● **WHAT NEEDS TO BE DONE**: Look through the material below and count the lines that hold "отделение". Give that number by itself.

● **DATA**:
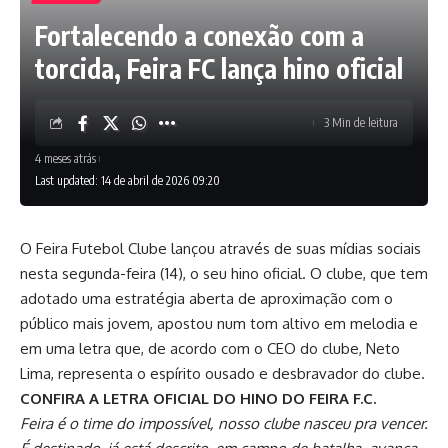
Fortalecendo a conexão com a
torcida, Feira FC lança hino oficial
3 Min de leitura
4 meses atrás
Last updated: 14 de abril de 2026 09:20
O Feira Futebol Clube lançou através de suas mídias sociais
nesta segunda-feira (14), o seu hino oficial. O clube, que tem
adotado uma estratégia aberta de aproximação com o
público mais jovem, apostou num tom altivo em melodia e
em uma letra que, de acordo com o CEO do clube, Neto
Lima, representa o espírito ousado e desbravador do clube.
CONFIRA A LETRA OFICIAL DO HINO DO FEIRA F.C.
Feira é o time do impossível, nosso clube nasceu pra vencer.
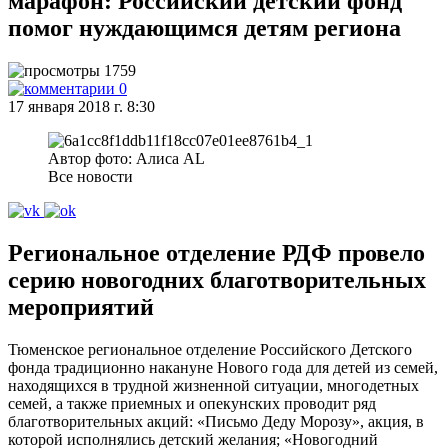
марафон: Российский детский фонд
помог нуждающимся детям региона
1759
0
17 января 2018 г. 8:30
Автор фото: Алиса AL
Все новости
Региональное отделение РДФ провело
серию новогодних благотворительных
мероприятий
Тюменское региональное отделение Российского Детского
фонда традиционно накануне Нового года для детей из семей,
находящихся в трудной жизненной ситуации, многодетных
семей, а также приемных и опекунских проводит ряд
благотворительных акций: «Письмо Деду Морозу», акция, в
которой исполнялись детский желания; «Новогодний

● **RESPONSE TO THE TASK**: 2